Page images and extracted text:
-------

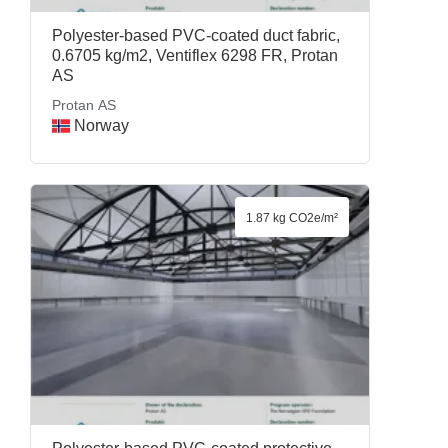
Polyester-based PVC-coated duct fabric,
0.6705 kg/m2, Ventiflex 6298 FR, Protan
AS
Protan AS
Norway
1.87 kg CO2e/m²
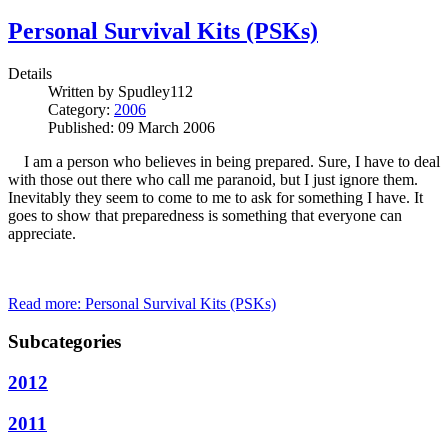
Personal Survival Kits (PSKs)
Details
Written by
Spudley112
Category:
2006
Published: 09 March 2006
I am a person who believes in being prepared. Sure, I have to deal
with those out there who call me paranoid, but I just ignore them.
Inevitably they seem to come to me to ask for something I have. It
goes to show that preparedness is something that everyone can
appreciate.
Read more: Personal Survival Kits (PSKs)
Subcategories
2012
2011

-------

> **Activity**: Would you copy out each line of the records above where the word "something" occurs?

> **Finished exercise**:
Inevitably they seem to come to me to ask for something I have. It
goes to show that preparedness is something that everyone can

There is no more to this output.